Data for analysis:
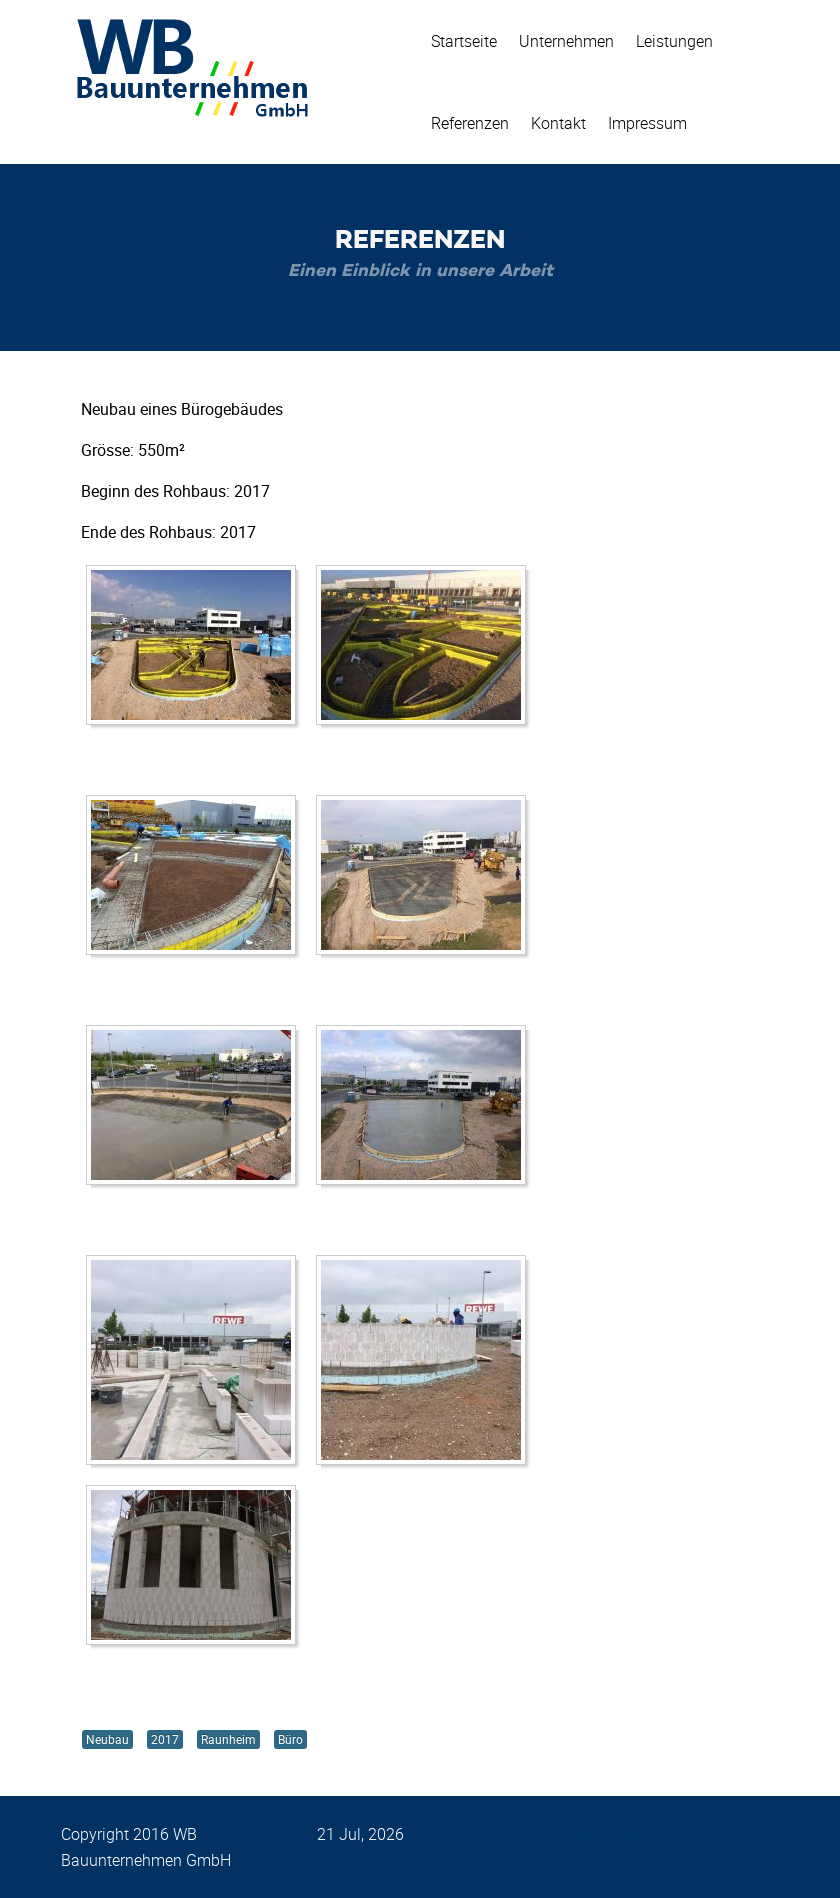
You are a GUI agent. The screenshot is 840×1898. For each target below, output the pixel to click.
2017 (165, 1739)
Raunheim (228, 1739)
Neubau (107, 1739)
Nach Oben (612, 1834)
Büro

Your goal: Print every record above exactly as written, leaving out the pictures.

Answer to this task:
You are a GUI agent. The screenshot is 840×1898. For each target below, output the pixel to click.
2017 (165, 1739)
Raunheim (228, 1739)
Neubau (107, 1739)
Nach Oben (612, 1834)
Büro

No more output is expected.